Back to Gastown

Quality Review — Trend Analysis

plugins/quality-review/plugin.md

1.0.13.5 KB
Original Source

+++ name = "quality-review" description = "Review merge quality and track per-worker trends" version = 1

[gate] type = "cooldown" duration = "6h"

[tracking] labels = ["plugin:quality-review", "category:quality"] digest = true

[execution] timeout = "5m" notify_on_failure = true severity = "medium" +++

Quality Review — Trend Analysis

This plugin runs every 6h during Deacon patrol. It analyzes quality-review result wisps recorded by the Refinery during merges, computes per-worker trends, and alerts on quality breaches.

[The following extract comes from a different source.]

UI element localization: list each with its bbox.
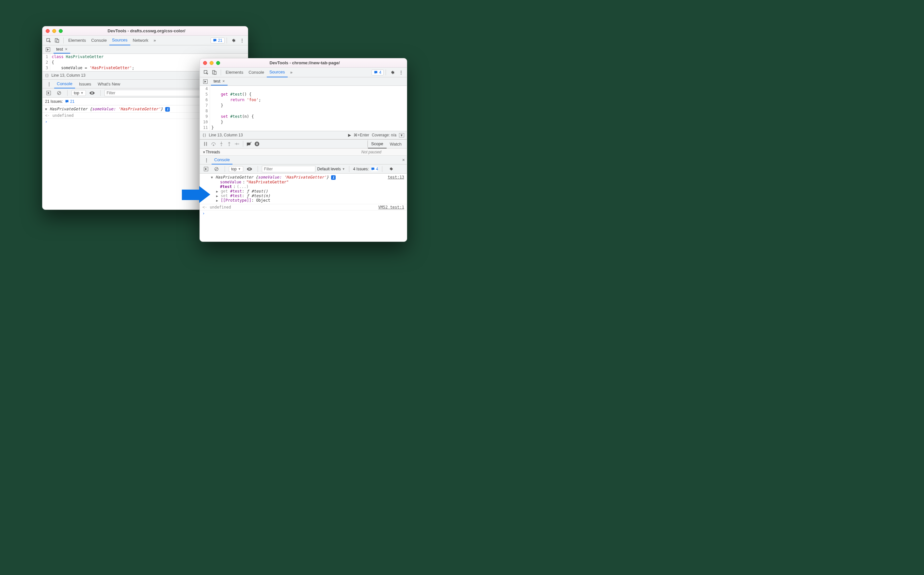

Step 1: Query recent quality-review results

Fetch all quality-review result wisps from the last 24 hours:

bash
bd list --json --all -l type:plugin-run,plugin:quality-review-result --created-after=-24h

If no results are found, record a run wisp and stop:

bash
bd create "quality-review: No results in last 24h" -t chore --ephemeral \
  -l type:plugin-run,plugin:quality-review,result:success \
  -d "No quality-review results in last 24h. Nothing to analyze." \
  --silent 2>/dev/null || true

Parse the wisp labels to extract per-worker data. Each result wisp has labels:

  • worker:<polecat-name>
  • rig:<rig-name>
  • score:<0.0-1.0>
  • recommendation:<approve|request_changes>

For each worker, compute:

  • Average score across all results in window
  • Rejection rate: count of recommendation:request_changes / total
  • Trend direction: Compare first-half avg vs second-half avg of the window
    • Difference > 0.05: improving
    • Difference < -0.05: declining
    • Otherwise: stable

Step 3: Classify worker status

Apply thresholds to each worker's average score:

  • OK: avg >= 0.60
  • WARN: 0.45 <= avg < 0.60
  • BREACH: avg < 0.45

Step 4: Alert on breaches

For each worker in BREACH status, send an alert:

bash
gt mail send mayor/ -s "Quality BREACH: <worker>" -m "Worker: <worker>
Rig: <rig>
Avg Score: <avg>
Reviews: <count>
Rejection Rate: <rate>%
Trend: <improving|stable|declining>

Action: Review recent merges from this worker for quality issues."

Also escalate:

bash
gt escalate "Quality BREACH: <worker> (avg: <avg>)" \
  --severity medium \
  --reason "Worker <worker> in rig <rig> has avg quality score <avg> over <count> reviews"

Step 5: Record run result

Record a summary wisp for this plugin run:

bash
bd create "quality-review: Analyzed <N> workers over <M> reviews" -t chore --ephemeral \
  -l type:plugin-run,plugin:quality-review,result:success \
  -d "Analyzed <N> workers over <M> reviews. <B> breaches, <W> warnings." \
  --silent 2>/dev/null || true

If any step fails unexpectedly, record a failure wisp and escalate:

bash
bd create "quality-review: FAILED" -t chore --ephemeral \
  -l type:plugin-run,plugin:quality-review,result:failure \
  -d "<error description>" \
  --silent 2>/dev/null || true

gt escalate "Plugin FAILED: quality-review" \
  --severity medium \
  --reason "$ERROR"

How scores get recorded (reference)

This plugin does NOT record scores itself. The Refinery records result wisps during merges via the quality-review formula step. Each merge produces a wisp like:

bash
bd create "quality-review: Score 0.85, approve" -t chore --ephemeral \
  -l type:plugin-run,plugin:quality-review-result,worker:<polecat-name>,rig:<rig-name>,score:0.85,recommendation:approve,result:success \
  -d "Score: 0.85, approve. Issues: 1 minor (style)" \
  --silent 2>/dev/null || true

This creates the data that Step 1 queries.